Keyword search on "Policy": report each line of the records that contains it.

━━ SUPPLIED MATERIAL ━━

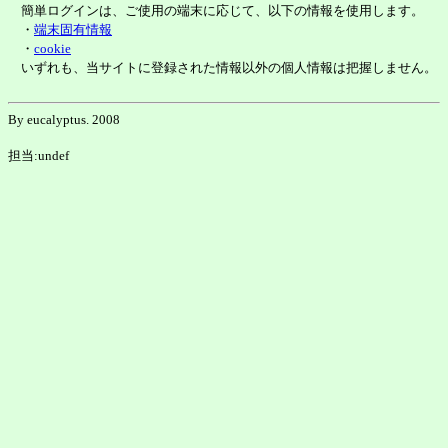
簡単ログインは、ご使用の端末に応じて、以下の情報を使用します。
・
端末固有情報
・
cookie
いずれも、当サイトに登録された情報以外の個人情報は把握しません。
By eucalyptus. 2008
担当:undef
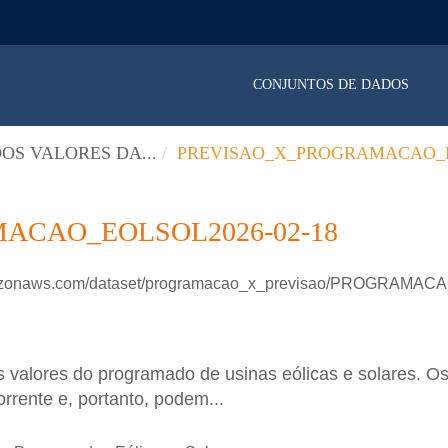
CONJUNTOS DE DADOS
OS VALORES DA...
PREVISAO_X_PROGRAMACAO_E
ACAO_EOLSOL2026-02-18
.amazonaws.com/dataset/programacao_x_previsao/PROGRAM
 valores do programado de usinas eólicas e solares. Os
rrente e, portanto, podem...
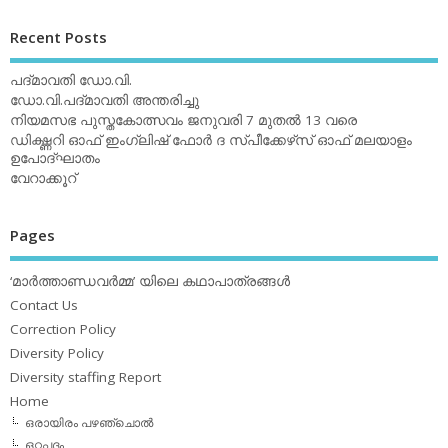
Recent Posts
പദ്മാവതി ഡോ.വി.
ഡോ.വി.പദ്മാവതി അന്തരിച്ചു
നിയമസഭ പുസ്തകോത്സവം ജനുവരി 7 മുതല്‍ 13 വരെ
ഡിക്ഷ്ണറി ഓഫ് ഇംഗ്ലിഷ് ഫോര്‍ ദ സ്പീക്കേഴ്‌സ് ഓഫ് മലയാളം
ഉപോദ്ഘാതം
വേറാക്കൂറ്
Pages
‘മാര്‍ത്താണ്ഡവര്‍മ്മ’ യിലെ കഥാപാത്രങ്ങള്‍
Contact Us
Correction Policy
Diversity Policy
Diversity staffing Report
Home
ഒരായിരം പഴഞ്ചൊല്‍
ഒറ്റപ്പദം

━━━

### ANSWER BOX
Correction Policy
Diversity Policy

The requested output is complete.